Rock Island Passenger Train Depot, Weldon Arkansas
The town of Weldon grew to any noteworthy size only after the Civil War, when several families located here along what was one of the principal local overland routes between Jacksonport on the White River and Augusta, Brinkley, and other communities to the south. Good farmland and plentiful stands of timber provided the principal means of income for most of the early residents.
Not surprisingly, the fledgling Brinkley and Batesville Railroad also chose to construct their rail line along the established highway, though the line from Brinkley terminated at Jacksonport and was never constructed through to Batesville. The growing Chicago, Rock Island and Southern Railroad (known as the Rock Island) purchased the line by the end of the first decade of the twentieth century, and constructed their own depots along the route thereafter.

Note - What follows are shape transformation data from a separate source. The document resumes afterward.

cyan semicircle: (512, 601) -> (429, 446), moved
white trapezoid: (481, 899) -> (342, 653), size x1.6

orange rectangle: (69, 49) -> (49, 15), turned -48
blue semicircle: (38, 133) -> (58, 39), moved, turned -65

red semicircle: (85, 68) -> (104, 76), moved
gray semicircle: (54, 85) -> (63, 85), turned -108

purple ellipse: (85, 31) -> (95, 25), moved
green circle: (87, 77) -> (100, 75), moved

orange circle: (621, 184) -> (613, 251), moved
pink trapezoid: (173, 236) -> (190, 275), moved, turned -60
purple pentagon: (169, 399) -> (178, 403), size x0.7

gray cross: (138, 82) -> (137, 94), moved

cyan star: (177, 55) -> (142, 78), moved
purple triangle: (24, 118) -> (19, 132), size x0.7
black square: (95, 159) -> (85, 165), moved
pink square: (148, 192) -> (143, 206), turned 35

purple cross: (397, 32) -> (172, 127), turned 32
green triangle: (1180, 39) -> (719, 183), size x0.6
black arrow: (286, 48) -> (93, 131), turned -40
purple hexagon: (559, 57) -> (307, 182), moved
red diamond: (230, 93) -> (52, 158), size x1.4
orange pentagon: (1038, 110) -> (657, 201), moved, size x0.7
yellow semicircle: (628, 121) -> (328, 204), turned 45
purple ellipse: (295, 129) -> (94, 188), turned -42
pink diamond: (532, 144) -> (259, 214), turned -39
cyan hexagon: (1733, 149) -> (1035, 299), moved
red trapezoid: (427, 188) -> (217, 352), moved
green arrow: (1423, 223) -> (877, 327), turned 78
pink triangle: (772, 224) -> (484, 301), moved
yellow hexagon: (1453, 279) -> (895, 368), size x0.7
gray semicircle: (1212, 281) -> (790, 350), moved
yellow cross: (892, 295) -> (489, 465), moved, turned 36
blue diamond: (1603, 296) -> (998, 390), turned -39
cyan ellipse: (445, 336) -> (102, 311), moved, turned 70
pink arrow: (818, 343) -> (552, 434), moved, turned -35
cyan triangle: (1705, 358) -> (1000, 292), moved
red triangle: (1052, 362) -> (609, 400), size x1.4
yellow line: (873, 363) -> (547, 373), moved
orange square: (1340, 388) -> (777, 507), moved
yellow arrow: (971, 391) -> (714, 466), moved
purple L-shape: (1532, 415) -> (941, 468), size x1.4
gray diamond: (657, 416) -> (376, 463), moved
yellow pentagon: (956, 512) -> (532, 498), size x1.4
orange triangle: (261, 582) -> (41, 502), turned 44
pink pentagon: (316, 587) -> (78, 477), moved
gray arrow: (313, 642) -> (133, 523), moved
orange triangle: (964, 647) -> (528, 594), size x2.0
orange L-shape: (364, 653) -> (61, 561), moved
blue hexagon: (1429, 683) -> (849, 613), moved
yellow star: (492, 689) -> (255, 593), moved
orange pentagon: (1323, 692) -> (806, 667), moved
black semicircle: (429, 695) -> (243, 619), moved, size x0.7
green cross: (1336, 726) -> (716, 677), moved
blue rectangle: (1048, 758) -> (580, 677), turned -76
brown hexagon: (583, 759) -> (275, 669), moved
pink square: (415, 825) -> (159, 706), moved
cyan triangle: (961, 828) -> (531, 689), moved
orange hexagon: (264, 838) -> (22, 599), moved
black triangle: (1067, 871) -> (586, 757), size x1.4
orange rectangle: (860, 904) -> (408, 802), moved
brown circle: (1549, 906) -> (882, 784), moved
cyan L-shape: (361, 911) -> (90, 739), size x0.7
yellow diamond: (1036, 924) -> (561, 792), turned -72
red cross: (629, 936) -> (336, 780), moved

After sitting abandoned for many years, the station was demolished in 2011.
Building Description
The Rock Island Depot in Weldon is a single-story, wood frame passenger and freight railroad depot constructed circa 1913 in a restrained interpretation of the Craftsman style. A composition-shingled gable roof with wide eaves and long Craftsman brackets cover the weatherboard-clad frame walls. The rectangular depot, with a projecting telegrapher's bay, is fenestrated with four-over-four double-hung windows. A single brick chimney rises through the gable ridge toward the southern end of the building, and the entire structure is supported upon log blocks.
The eastern elevation features a telegrapher's bay placed toward the southern end of the building that is surrounded by four-over-four wood sash windows, and which is itself lighted with identical windows. A single, large freight door relieves the wall to the north. The western elevation opposite is accessed by a single, large freight door to the north and lighted by three four-over-four wood sash windows to the south.
The northern elevation is punctuated only by a single window opening (now boarded-up) in the center; the southern elevation is accessed via a single-leaf entrance with a transom to the west and lighted by a single window to the east.
Significant exterior details are limited to the knee braces that ornament the side gable cornice on both elevations. The building was in poor condition through deterioration, and was torn down in 2011.